THE PROBLEM
Copy every entry word for word. Skip the pictures.

WORKING DATA
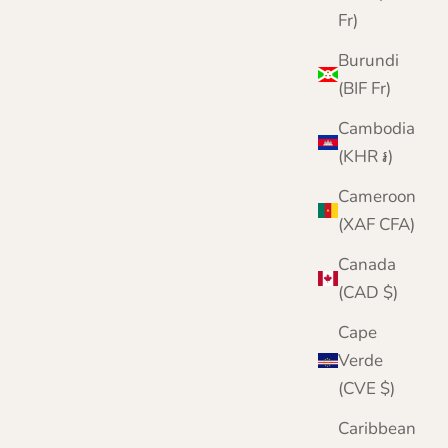
Fr)
Burundi
(BIF Fr)
Cambodia
(KHR ៛)
Cameroon
(XAF CFA)
Canada
(CAD $)
Cape
Verde
(CVE $)
Caribbean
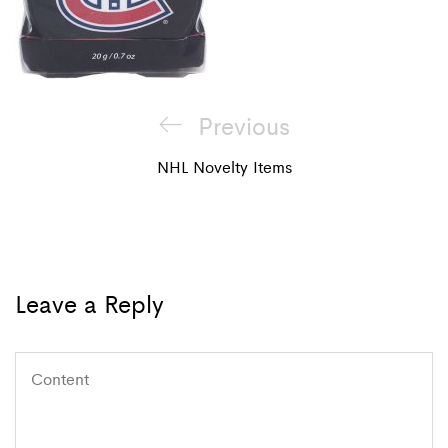
Post
Previous
Previous
navigation
Post
NHL Novelty Items
Leave a Reply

WRITTEN RESPONSE
Fr)
Burundi
(BIF Fr)
Cambodia
(KHR ៛)
Cameroon
(XAF CFA)
Canada
(CAD $)
Cape
Verde
(CVE $)
Caribbean
Post
Previous
Previous
navigation
Post
NHL Novelty Items
Leave a Reply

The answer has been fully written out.